This is archived from chewbranca.github.io. Old metadata:

layout: post
title: "Rewriting the CouchDB HTTP layer"
date: 2014-08-17 10:19:23
categories: tech
tags: erlang couchdb http chttpd2

With the light at the end of tunnel on the BigCouch merge, I thought it was time to get the conversation going on cleaning up the current HTTP stack duality. We've got a good opportunity to do some major cleanup, remove duplication, and really start more clearly separating the various components of CouchDB.

Primary objectives

* Consolidate down to one HTTP layer
* Isolate HTTP functionality
* Separate HTTP server from HTTP resources
* Easy plugin integration
* Build clustered/local API

Consolidate down to one HTTP layer

We currently have two HTTP layers, couch_httpd and chttpd. This was a useful construct when BigCouch was a separate application where isolating the clustered layer from the local layer was necessary, and quite useful.

This is no longer the case, and we can significantly reduce code duplication by consolidating down to one http layer. There are a number of places in the two apps where the code is nearly identical, except one calls out to fabric and the other calls out for couch_*. For instance, compare couch_httpd_db:couch_doc_open/4 [1] with chttpd_db:couch_doc_open/4 [2]. These are completely identical aside from whether it goes through the clustered layer, fabric, or through the local layer couch_db.

There are plenty of other places with similar duplication. This is obviously ripe with opportunity to refactor and introduce some higher level abstractions to make the HTTP layer function independently of the document/database level APIs.

Isolate HTTP functionality

I don't think couch_doc_open/4 has any business existing in the HTTP layer, we should move all non HTTP logic out. IMO the HTTP layer should only concern itself with:

1. Receiving the HTTP requests
2. Extracting out the request data into a standard data structure
3. Dispatch requests to the appropriate internal APIs
4. Forward the response

Anything that doesn't fit into those four steps should be ripped out and moved elsewhere. For instance, the primary logic for determining the database redundancy and shard values is done in chttpd_db [3]. I would greatly prefer to see this logic in a database API.

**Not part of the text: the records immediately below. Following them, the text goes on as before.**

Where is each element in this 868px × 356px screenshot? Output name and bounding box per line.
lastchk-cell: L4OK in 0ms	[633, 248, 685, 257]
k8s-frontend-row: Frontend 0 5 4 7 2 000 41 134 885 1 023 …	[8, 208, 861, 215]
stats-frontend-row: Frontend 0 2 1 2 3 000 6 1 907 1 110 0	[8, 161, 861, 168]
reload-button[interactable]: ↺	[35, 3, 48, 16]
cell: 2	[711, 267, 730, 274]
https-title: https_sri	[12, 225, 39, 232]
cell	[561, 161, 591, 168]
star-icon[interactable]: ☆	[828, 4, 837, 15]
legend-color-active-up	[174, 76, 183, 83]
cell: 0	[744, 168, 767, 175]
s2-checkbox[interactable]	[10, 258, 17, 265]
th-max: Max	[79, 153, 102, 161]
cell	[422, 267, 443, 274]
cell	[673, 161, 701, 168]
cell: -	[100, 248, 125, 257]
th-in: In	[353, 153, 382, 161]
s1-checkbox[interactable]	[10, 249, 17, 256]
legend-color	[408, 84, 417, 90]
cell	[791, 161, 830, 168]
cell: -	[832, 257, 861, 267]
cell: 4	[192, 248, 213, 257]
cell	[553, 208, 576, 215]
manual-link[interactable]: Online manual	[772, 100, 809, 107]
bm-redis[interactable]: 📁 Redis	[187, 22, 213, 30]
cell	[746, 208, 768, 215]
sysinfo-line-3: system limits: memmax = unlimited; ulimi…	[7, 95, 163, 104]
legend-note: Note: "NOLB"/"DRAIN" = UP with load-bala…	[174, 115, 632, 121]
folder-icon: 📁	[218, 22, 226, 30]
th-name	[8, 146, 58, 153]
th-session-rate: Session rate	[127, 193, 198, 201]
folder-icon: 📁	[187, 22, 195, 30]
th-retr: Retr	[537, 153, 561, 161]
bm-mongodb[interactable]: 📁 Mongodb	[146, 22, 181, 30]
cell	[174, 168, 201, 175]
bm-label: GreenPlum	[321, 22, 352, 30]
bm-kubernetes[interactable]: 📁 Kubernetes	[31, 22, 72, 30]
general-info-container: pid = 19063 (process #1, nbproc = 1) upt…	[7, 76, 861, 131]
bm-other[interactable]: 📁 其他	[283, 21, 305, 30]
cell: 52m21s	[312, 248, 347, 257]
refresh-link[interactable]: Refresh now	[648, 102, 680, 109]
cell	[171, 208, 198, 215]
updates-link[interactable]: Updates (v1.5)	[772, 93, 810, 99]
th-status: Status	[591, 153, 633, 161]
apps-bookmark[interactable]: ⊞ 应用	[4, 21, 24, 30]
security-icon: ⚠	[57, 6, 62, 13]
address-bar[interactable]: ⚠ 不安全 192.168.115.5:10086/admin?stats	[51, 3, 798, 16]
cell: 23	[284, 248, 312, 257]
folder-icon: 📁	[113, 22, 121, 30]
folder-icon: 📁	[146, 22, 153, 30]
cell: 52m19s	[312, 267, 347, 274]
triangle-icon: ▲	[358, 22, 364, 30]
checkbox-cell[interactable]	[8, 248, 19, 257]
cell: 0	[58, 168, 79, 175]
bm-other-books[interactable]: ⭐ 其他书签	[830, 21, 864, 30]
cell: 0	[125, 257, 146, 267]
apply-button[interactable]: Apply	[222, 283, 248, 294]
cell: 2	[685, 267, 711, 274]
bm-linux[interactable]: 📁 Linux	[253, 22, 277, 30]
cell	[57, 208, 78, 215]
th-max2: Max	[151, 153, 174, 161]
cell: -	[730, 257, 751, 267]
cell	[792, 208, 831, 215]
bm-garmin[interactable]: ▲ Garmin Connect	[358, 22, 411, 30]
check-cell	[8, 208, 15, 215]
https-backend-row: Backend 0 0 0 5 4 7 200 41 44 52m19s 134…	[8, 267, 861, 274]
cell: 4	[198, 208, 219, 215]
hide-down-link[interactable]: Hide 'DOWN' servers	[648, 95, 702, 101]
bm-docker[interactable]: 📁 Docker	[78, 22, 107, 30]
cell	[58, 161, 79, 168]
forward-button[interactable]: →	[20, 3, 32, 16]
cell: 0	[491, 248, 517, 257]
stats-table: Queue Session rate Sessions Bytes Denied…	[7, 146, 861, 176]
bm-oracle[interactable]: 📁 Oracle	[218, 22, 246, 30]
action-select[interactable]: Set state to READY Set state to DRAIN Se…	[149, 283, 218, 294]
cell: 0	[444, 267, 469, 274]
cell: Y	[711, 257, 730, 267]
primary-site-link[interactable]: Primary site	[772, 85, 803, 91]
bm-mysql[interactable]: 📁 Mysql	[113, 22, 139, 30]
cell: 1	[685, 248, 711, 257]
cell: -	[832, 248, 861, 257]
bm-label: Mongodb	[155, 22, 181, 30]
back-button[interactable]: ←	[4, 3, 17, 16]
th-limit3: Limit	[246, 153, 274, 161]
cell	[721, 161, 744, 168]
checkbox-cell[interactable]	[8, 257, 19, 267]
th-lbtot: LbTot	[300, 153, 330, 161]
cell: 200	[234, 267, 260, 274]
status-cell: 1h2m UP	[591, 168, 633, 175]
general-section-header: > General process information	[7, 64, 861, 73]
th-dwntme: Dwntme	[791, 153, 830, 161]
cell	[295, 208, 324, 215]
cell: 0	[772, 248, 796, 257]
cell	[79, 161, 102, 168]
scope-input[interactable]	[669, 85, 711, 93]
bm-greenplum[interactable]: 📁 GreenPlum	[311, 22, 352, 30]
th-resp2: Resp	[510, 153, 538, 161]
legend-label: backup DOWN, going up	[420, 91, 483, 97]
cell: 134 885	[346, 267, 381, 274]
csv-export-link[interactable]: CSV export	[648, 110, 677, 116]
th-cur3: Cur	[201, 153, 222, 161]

The more we can isolate HTTP logic from database logic the better. Once they are fully decoupled, then the HTTP layer is merely one particular client interface on top of the core database. We also get all the benefits of isolation for testing and what not.

Along these lines, I think we greatly overuse the #http{} record for passing around request data, and instead you extract the body, and then combine all of the user supplied headers and query string params into a standard options list. This we can we completely separate making database requests from the representation of the client request.

Separate HTTP server from HTTP resources.

I think everything I've said so far is pretty clear cut in terms of it's the logical thing to do, but separating the HTTP server from the HTTP endpoints is less clearly defined. However, we do have precedence for this and there are a number of solid benefits.

First, let me explain what I mean here. There are two pieces to an HTTP stack, first there's the core HTTP engine that handles receiving and responding to requests and other things along those lines, and second there's the places where you supply your business logic and figure what content to send to the user.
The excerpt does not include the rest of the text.